═════ Dataset records
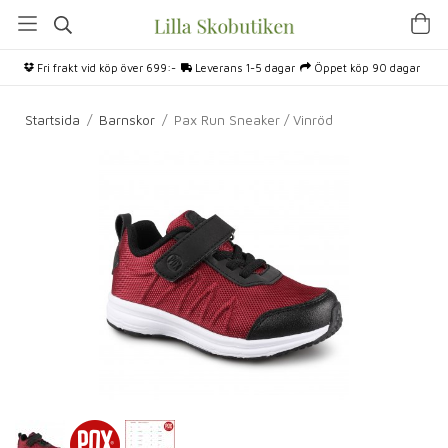
Fri frakt vid köp över 699:-
Leverans 1-5 dagar
Öppet köp 90 dagar
Startsida
/
Barnskor
/
Pax Run Sneaker / Vinröd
══════════
Each record above should be copied character for character, with pictures dropped.

_Result of the task_.
Fri frakt vid köp över 699:-
Leverans 1-5 dagar
Öppet köp 90 dagar
Startsida
/
Barnskor
/
Pax Run Sneaker / Vinröd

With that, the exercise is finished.